Wir sollten aufhören, ihnen beizubringen, dass sie stark sein müssen, um ein richtiger Mann zu sein.
Wir sollten aufhören, ihnen beizubringen, dass sie ein Problem seien, weil sie Jungs/Männer sind.
wir sollten aufhören, ihnen beizubringen, dass sie eine Frau erobern müssen.
Wir sollten aufhören, ihnen beizubringen, dass sie zwar Mädchen/Frauen nicht schlagen dürfen, aber selbst Schläge von Mädchen/Frauen hinzunehmen haben.
Wir sollten aufhören, ohne ihre ausdrückliche und volljährige Einwilligung ihre Genitalien zu verstümmeln und das als Kleinigkeit abzutun.
Wir sollten aufhören, ihnen beizubringen, dass sie weniger Empathie benötigen als unsere Töchter.
Wenn wir aufhören, unsere Söhne derart zu erziehen, ist das der beste Schutz, den unsere Töchter bekommen könnten: Jungen, die Empathie erleben durften.
Weil wir als Kinder Empathie am eigenen Leib, an eigener Seele erleben müssen, um unsere Empathie entfalten zu können und als Erwachsene mittfühlend sein zu können.
Hören wir endlich auf, unsere Söhne zu erziehen! Damit sie die mitfühlenden Wesen bleiben dürfen, als die sie auf die Welt kommen.“
Was ist eigentlich mit „Erziehen“ gemeint?
Nun gibt es immer wieder Menschen, die aber offenbar Sorge haben, dass die Welt, mindestens aber das Abendland unterginge, wenn wir unsere Söhne nicht mehr erziehen. Zumindest aber gibt es offenbar Klärungsbedarf, was mit „erziehen“ gemeint sein soll.
Eigentlich geht aus meinem obigen Text das ja schon relativ klar hervor, was ich damit meine. Nun schrieb mir aber ein Mensch in einem Kommentar:
„Lieber Eilert, es kommt darauf an, wie man „protect“ und „educate“ versteht.
Dieses Bild bezieht sich darauf, dass Töchter durch Verbote geschützt werden sollen. „Sei vor der Dunkelheit zu Hause“, „tu dies nicht und jenes nicht“ – während die Söhne NICHT dazu erzogen werden, Mädchen/Frauen zu respektieren. Deshalb nützen auch all diese Verbote nichts, die als Schutzmaßnahmen betrachtet werden.
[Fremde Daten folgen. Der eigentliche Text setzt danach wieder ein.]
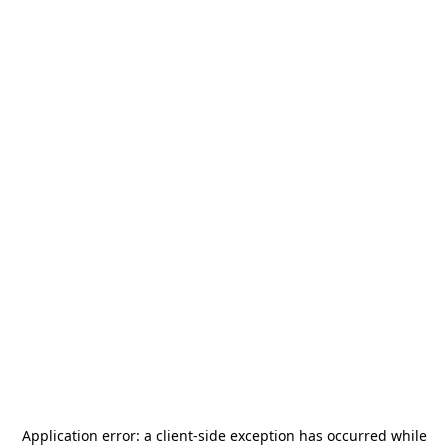
Application error: a
client
-side exception has occurred while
Das Bild kann man so interpretieren: Erzieh deinen Sohn so, dass er mit Mädchen/Frauen/Menschen respektvoll und friedlich umgeht.
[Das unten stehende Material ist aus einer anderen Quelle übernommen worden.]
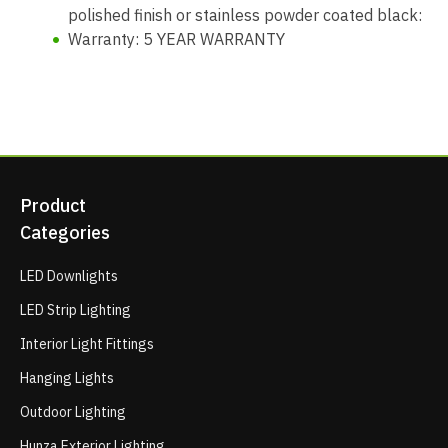
polished finish or stainless powder coated black:
Warranty: 5 YEAR WARRANTY
Product
Categories
LED Downlights
LED Strip Lighting
Interior Light Fittings
Hanging Lights
Outdoor Lighting
Hunza Exterior Lighting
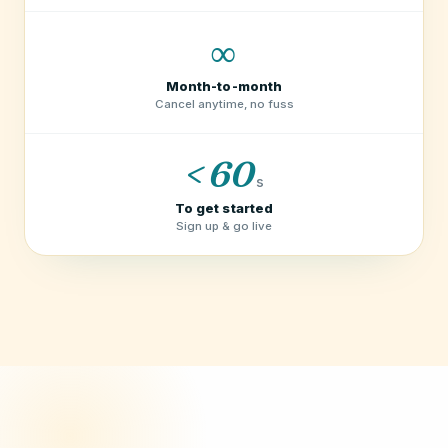
∞
Month-to-month
Cancel anytime, no fuss
< 60
s
To get started
Sign up & go live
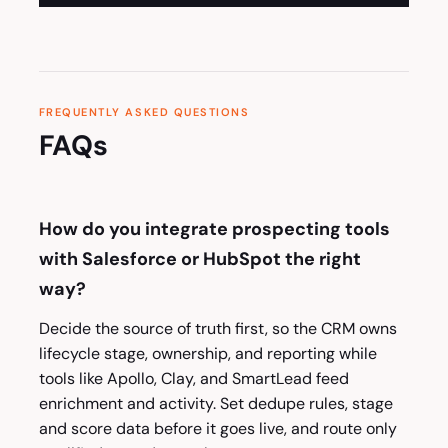
FREQUENTLY ASKED QUESTIONS
FAQs
How do you integrate prospecting tools
with Salesforce or HubSpot the right
way?
Decide the source of truth first, so the CRM owns
lifecycle stage, ownership, and reporting while
tools like Apollo, Clay, and SmartLead feed
enrichment and activity. Set dedupe rules, stage
and score data before it goes live, and route only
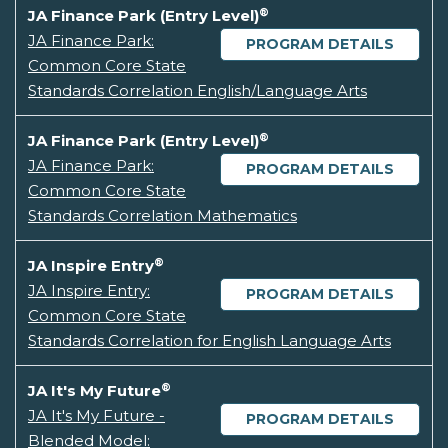
®
JA Finance Park (Entry Level)
JA Finance Park:
PROGRAM DETAILS
Common Core State
Standards Correlation English/Language Arts
®
JA Finance Park (Entry Level)
JA Finance Park:
PROGRAM DETAILS
Common Core State
Standards Correlation Mathematics
®
JA Inspire Entry
JA Inspire Entry:
PROGRAM DETAILS
Common Core State
Standards Correlation for English Language Arts
®
JA It's My Future
JA It's My Future -
PROGRAM DETAILS
Blended Model:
Oder anders ausgedrückt: In Fällen männlicher Gewalt gegen weibliche Menschen sollte der Anspruch auf Änderung an die Täter gerichtet werden.
(Im umgekehrten Fall natürlich genauso)
Man kann deine Punkte insofern auch positiv formulieren::
Wir sollten unsere Söhne friedlich erziehen.
Wir sollten unseren Söhnen beizubringen, dass Indianer sehr wohl weinen.
Wir sollten ihnen beibringen, dass ihre Leistung nicht wichtiger ist als das, was sie fühlen.
Wir sollten ihnen beibringen, dass sie nicht immer stark sein müssen, um ein richtiger Mann zu sein, sondern auch schwach sein dürfen
Wir sollten ihnen beibringen, dass sie Menschen sind – mit allem Potential, das das beinhaltet.
Wir sollten ihnen beizubringen, dass Konflikte ohne Schläge gelöst werden können und sollten.
Wir sollten aufhören, ohne ihre ausdrückliche und volljährige Einwilligung ihre Genitalien zu verstümmeln und das als Kleinigkeit abzutun.
Wir sollten ihnen beibringen, dass sie genausoviel Empathie benötigen wie unsere Töchter.
Was meinst du zu dieser Interpretation? „
Vielen Dank für die Gelegenheit zur Reflektion. Ich möchte meine Antwort auch für diesen Blogbeitrag festhalten:
Ich bedanke mich für die Zusammenfassung, worauf sich dieses Bild bezieht. Denn ich sehe ein Problem darin. Es enthält nach meiner Wahrnehmung die Vorannahme, dass Männer Täter und Frauen Opfer von Gewalt werden, wenn Jungen nicht erzogen werden.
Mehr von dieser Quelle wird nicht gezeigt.